Your son committed several crimes: grand theft auto; hit-and-run; DWI; underage drinking. Do you know that the bac for minors is generally less than half the bac for adults? Look it up - (your state name) bac minors.

I definitely roll with the no vehicle, responsibility for paying for the damages - he can get a summer job - mow lawns, volunteer at a VA hospital, etc.

I would have been much harsher. Although I do agree that, if he comes out of punishment before he finishes high school, giving him some modified freedom to attend gatherings even on a Sunday night would be ok. However, I would make it very clear to him that any drinking/smoking weed/drug use on his part or anyone else at any party is cause for him to GET OUT now.

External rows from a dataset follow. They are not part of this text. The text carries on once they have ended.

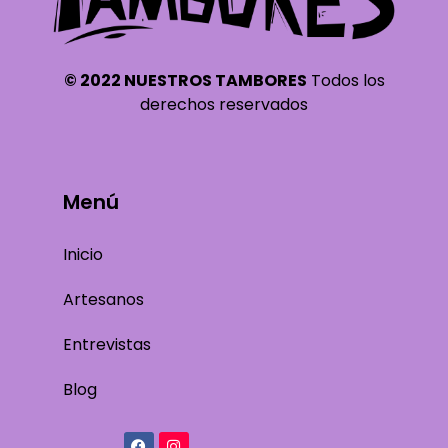
© 2022 NUESTROS TAMBORES
Todos los
derechos reservados
Menú
Inicio
Artesanos
Entrevistas
Blog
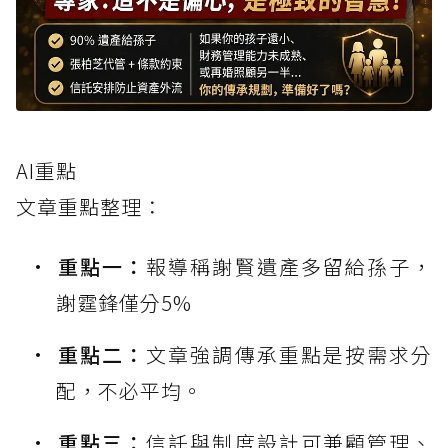
AI重點
文章重點整理：
重點一：
報導稱謝賢遺產多留給孫子，
謝霆鋒僅分5%
重點二：
文章強調傳承重點是按需求分
配，不必平均。
重點三：
信託與制度設計可兼顧管理、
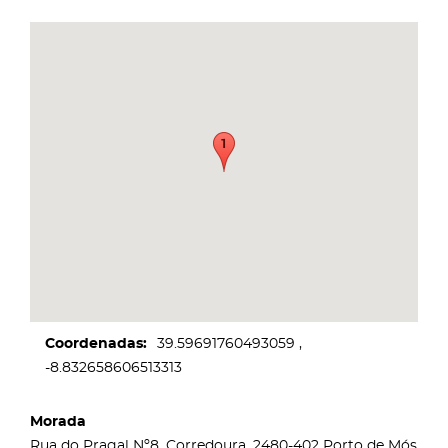
Coordenadas
39.59691760493059
-8.832658606513313
Morada
Rua do Pragal Nº8, Corredoura, 2480-402 Porto de Mós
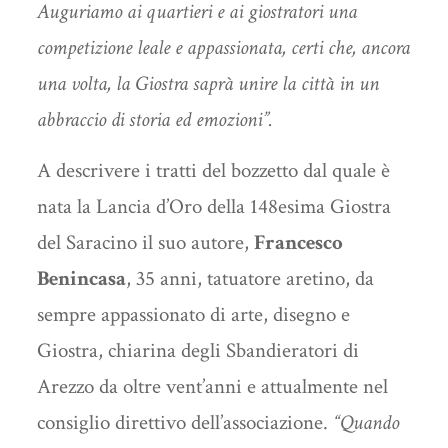
Auguriamo ai quartieri e ai giostratori una
competizione leale e appassionata, certi che, ancora
una volta, la Giostra saprà unire la città in un
abbraccio di storia ed emozioni
”.
A descrivere i tratti del bozzetto dal quale è
nata la Lancia d’Oro della 148esima Giostra
del Saracino il suo autore,
Francesco
Benincasa
, 35 anni, tatuatore aretino, da
sempre appassionato di arte, disegno e
Giostra, chiarina degli Sbandieratori di
Arezzo da oltre vent’anni e attualmente nel
consiglio direttivo dell’associazione.
“Quando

His choice in friends is in need of some assistance.

Quote:
Originally Posted by maciesmom View Post
Let's see.....he lied, convinced someone else to lie on his behalf, took and damaged your car without permission, and apparently did some underaged drinking then got in a car and drove? Any idea if he damaged anyone or anything else? That doesn't even take into account his disrespect to you. And you are worried you over reacted??
Quote:
Originally Posted by FinsterRufus View Post
Umm, he stole your car and wrecked it, drove it after he'd been drinking, and drug your younger son into a lie.

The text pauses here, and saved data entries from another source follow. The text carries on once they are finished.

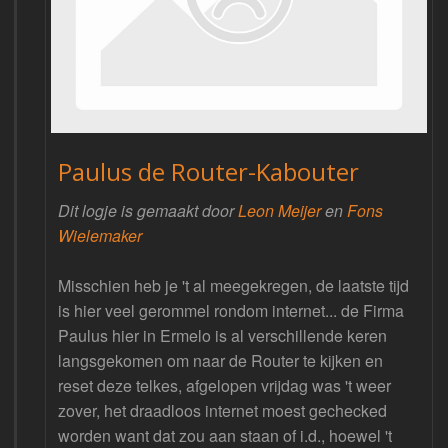
Paulus de Router-Kabouter
Dit logje is gemaakt door
Leon Meijer
en
Fons
Wielemaker
Misschien heb je 't al meegekregen, de laatste tijd
is hier veel gerommel rondom internet... de Firma
Paulus hier in Ermelo is al verschillende keren
langsgekomen om naar de Router te kijken en
reset deze telkes, afgelopen vrijdag was 't weer
zover, het draadloos internet moest gechecked
worden want dat zou aan staan of i.d., hoewel 't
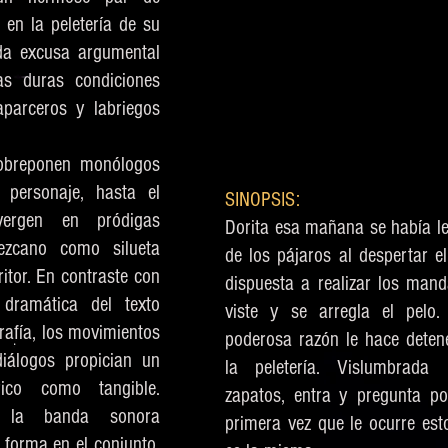
 en la peletería de su
da excusa argumental
as duras condiciones
aparceros y labriegos
obreponen monólogos
 personaje, hasta el
SINOPSIS:
ergen en pródigas
Dorita esa mañana se había le
ezcano como silueta
de los pájaros al despertar 
ritor. En contraste con
dispuesta a realizar los man
dramática del texto
viste y se arregla el pelo.
rafía, los movimientos
poderosa razón le hace deten
diálogos propician un
la peletería. Vislumbrad
ico como tangible.
zapatos, entra y pregunta p
, la banda sonora
primera vez que le ocurre est
 forma en el conjunto,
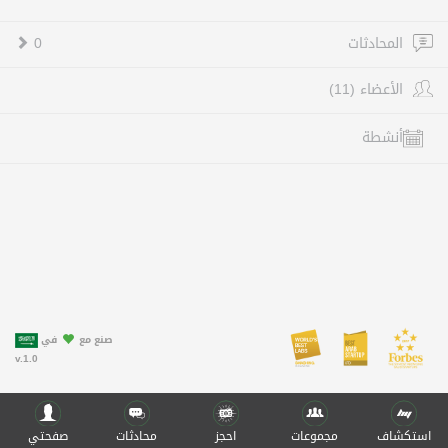
المحادثات
0
الأعضاء (11)
أنشطة
صنع مع
في
v.1.0
استكشاف
مجموعات
احجز
محادثات
صفحتي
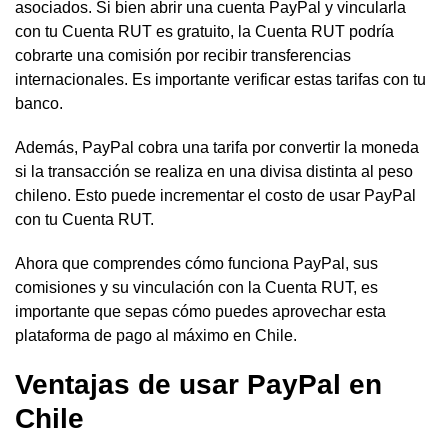
asociados. Si bien abrir una cuenta PayPal y vincularla
con tu Cuenta RUT es gratuito, la Cuenta RUT podría
cobrarte una comisión por recibir transferencias
internacionales. Es importante verificar estas tarifas con tu
banco.
Además, PayPal cobra una tarifa por convertir la moneda
si la transacción se realiza en una divisa distinta al peso
chileno. Esto puede incrementar el costo de usar PayPal
con tu Cuenta RUT.
Ahora que comprendes cómo funciona PayPal, sus
comisiones y su vinculación con la Cuenta RUT, es
importante que sepas cómo puedes aprovechar esta
plataforma de pago al máximo en Chile.
Ventajas de usar PayPal en
Chile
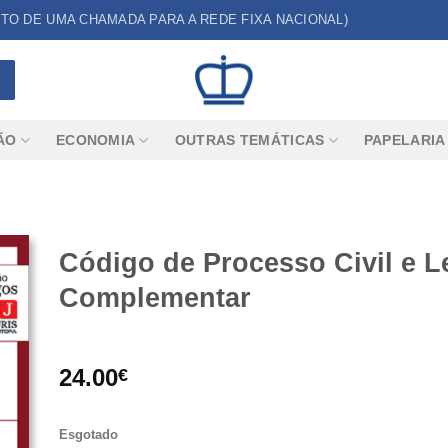
CUSTO DE UMA CHAMADA PARA A REDE FIXA NACIONAL)
ÃO
ECONOMIA
OUTRAS TEMÁTICAS
PAPELARIA
Código de Processo Civil e L
Complementar
24.00
€
Esgotado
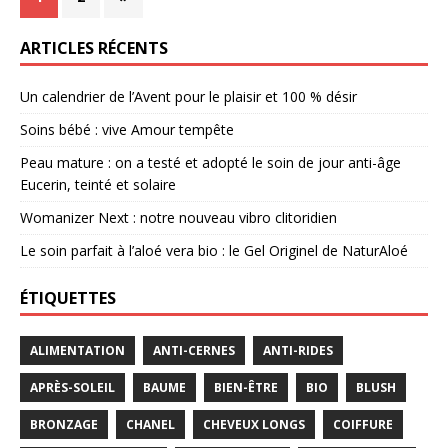
ARTICLES RÉCENTS
Un calendrier de l’Avent pour le plaisir et 100 % désir
Soins bébé : vive Amour tempête
Peau mature : on a testé et adopté le soin de jour anti-âge
Eucerin, teinté et solaire
Womanizer Next : notre nouveau vibro clitoridien
Le soin parfait à l’aloé vera bio : le Gel Originel de NaturAloé
ÉTIQUETTES
ALIMENTATION
ANTI-CERNES
ANTI-RIDES
APRÈS-SOLEIL
BAUME
BIEN-ÊTRE
BIO
BLUSH
BRONZAGE
CHANEL
CHEVEUX LONGS
COIFFURE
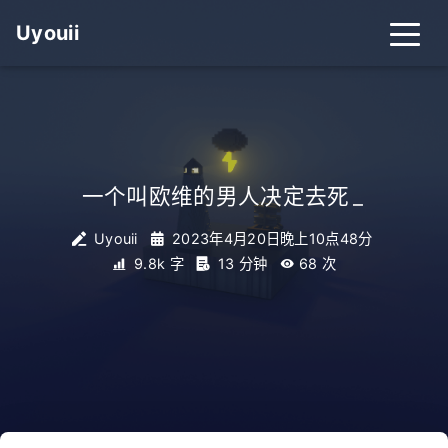
Uyouii
一个叫欧维的男人决定去死
_
Uyouii
2023年4月20日晚上10点48分
9.8k 字
13 分钟
68
次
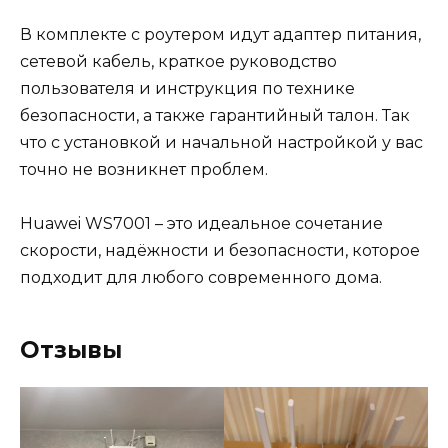
В комплекте с роутером идут адаптер питания,
сетевой кабель, краткое руководство
пользователя и инструкция по технике
безопасности, а также гарантийный талон. Так
что с установкой и начальной настройкой у вас
точно не возникнет проблем.
Huawei WS7001 – это идеальное сочетание
скорости, надёжности и безопасности, которое
подходит для любого современного дома.
Отзывы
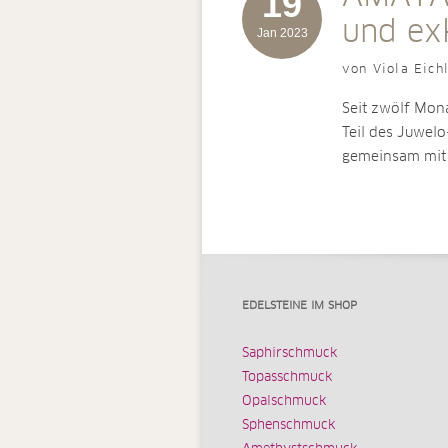
19
und ex
Jan 2023
von Viola Eich
Seit zwölf Mon
Teil des Juwel
gemeinsam mit
EDELSTEINE IM SHOP
Saphirschmuck
Topasschmuck
Opalschmuck
Sphenschmuck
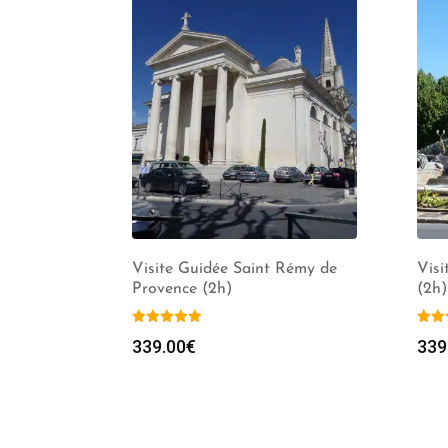
Visite Guidée Saint Rémy de
Visi
Provence (2h)
(2h)
339.00
€
339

He's lucky he's not in jail.

You didn't overreact, and the first thing he should do when he does get a job, is to pay you back for the car damage, plus interest. I'd say he got heated withs you because he knows he's in the wrong and is embarrassed.

Stick to your guns, Mom.
Quote:
Originally Posted by maciesmom View Post
I agree that he should have to pay for damage to your car....whether that is ajob or extra chores to work off the amount. And if it were me there would be some kind of consequence related to drinking and driving....
Quote:
Originally Posted by ck96 View Post
I agree with what you said about the punishment fitting the crime, but what do you think I should do? I need him to have his car to drive him and his siblings to school and do errands for me. He is very helpful in that way. He knows that he can call me at any time and he told me that before the fight got big.

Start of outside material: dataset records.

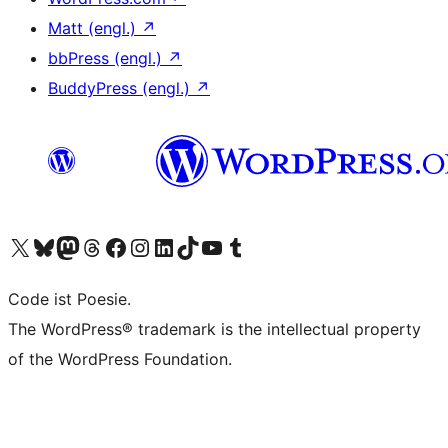
Matt (engl.)
↗
bbPress (engl.)
↗
BuddyPress (engl.)
↗
Unser X-Konto (früher Twitter) besuchen
Unser Bluesky-Konto besuchen
Unser Mastodon-Konto besuchen
Unser Threads-Konto besuchen
Unsere Facebook-Seite besuchen
Unser Instagram-Konto besuchen
Unser LinkedIn-Konto besuchen
Unser TikTok-Konto besuchen
Unseren YouTube-Kanal besuchen
Unser Tumblr-Konto besuchen
Code ist Poesie.
The WordPress® trademark is the intellectual property
of the WordPress Foundation.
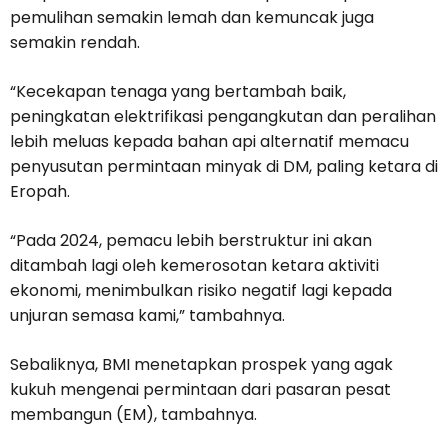
pemulihan semakin lemah dan kemuncak juga
semakin rendah.
“Kecekapan tenaga yang bertambah baik,
peningkatan elektrifikasi pengangkutan dan peralihan
lebih meluas kepada bahan api alternatif memacu
penyusutan permintaan minyak di DM, paling ketara di
Eropah.
“Pada 2024, pemacu lebih berstruktur ini akan
ditambah lagi oleh kemerosotan ketara aktiviti
ekonomi, menimbulkan risiko negatif lagi kepada
unjuran semasa kami,” tambahnya.
Sebaliknya, BMI menetapkan prospek yang agak
kukuh mengenai permintaan dari pasaran pesat
membangun (EM), tambahnya.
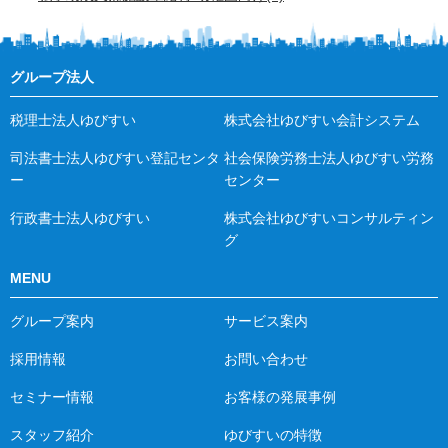
グループ法人
税理士法人ゆびすい
株式会社ゆびすい会計システム
司法書士法人ゆびすい登記センタ
社会保険労務士法人ゆびすい労務
ー
センター
行政書士法人ゆびすい
株式会社ゆびすいコンサルティン
グ
MENU
グループ案内
サービス案内
採用情報
お問い合わせ
セミナー情報
お客様の発展事例
スタッフ紹介
ゆびすいの特徴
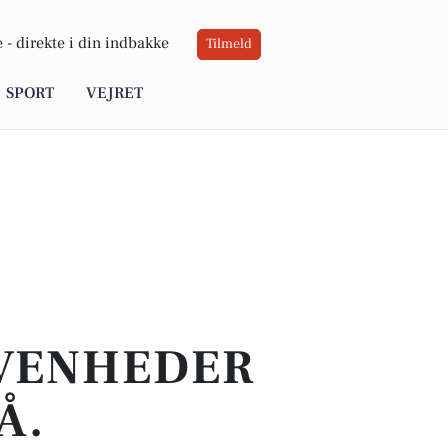
 -
direkte i din indbakke
Tilmeld
SPORT
VEJRET
IVENHEDER
Å.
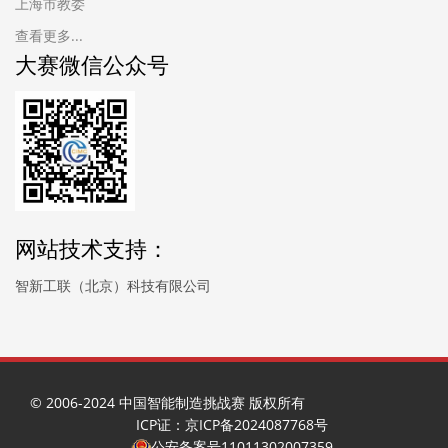
上海市教委
查看更多...
大赛微信公众号
网站技术支持：
智新工联（北京）科技有限公司
© 2006-2024 中国智能制造挑战赛 版权所有
ICP证：京ICP备2024087768号
公安备案号11011302007359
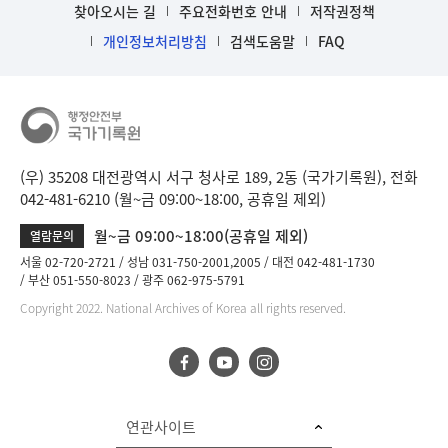
찾아오시는 길
주요전화번호 안내
저작권정책
개인정보처리방침
검색도움말
FAQ
(우) 35208 대전광역시 서구 청사로 189, 2동 (국가기록원), 전화
042-481-6210 (월~금 09:00~18:00, 공휴일 제외)
월~금 09:00~18:00(공휴일 제외)
열람문의
서울 02-720-2721
성남 031-750-2001,2005
대전 042-481-1730
부산 051-550-8023
광주 062-975-5791
Copyright 2022. National Archives of Korea all rights reserved.
연관사이트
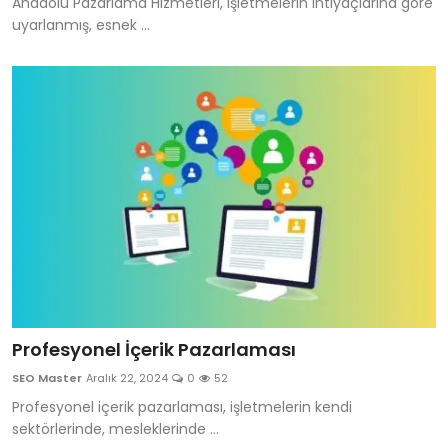
Anadolu Pazarlama Hizmetleri, işletmelerin ihtiyaçlarına göre
uyarlanmış, esnek ...
Profesyonel İçerik Pazarlaması
SEO Master
Aralık 22, 2024
0
52
Profesyonel içerik pazarlaması, işletmelerin kendi
sektörlerinde, mesleklerinde ...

About parties on school nights, I allow him to go sometimes but he had already gone to one on saturday night and really needed to study for a history test. Also, I know this kid who was hosting the party and they last party he threw the cops showed up (luckily my son was no at that one). Do you still think I was too harsh? It's hard raising a teenager!!!!
Quote:
Originally Posted by Momma_bear View Post
I do not think that you over reacted. But I do think that the punishment should somehow be linked to his transgressions. It's not really a matter of harsh or not harsh. Consequences should be related to what it is that he did.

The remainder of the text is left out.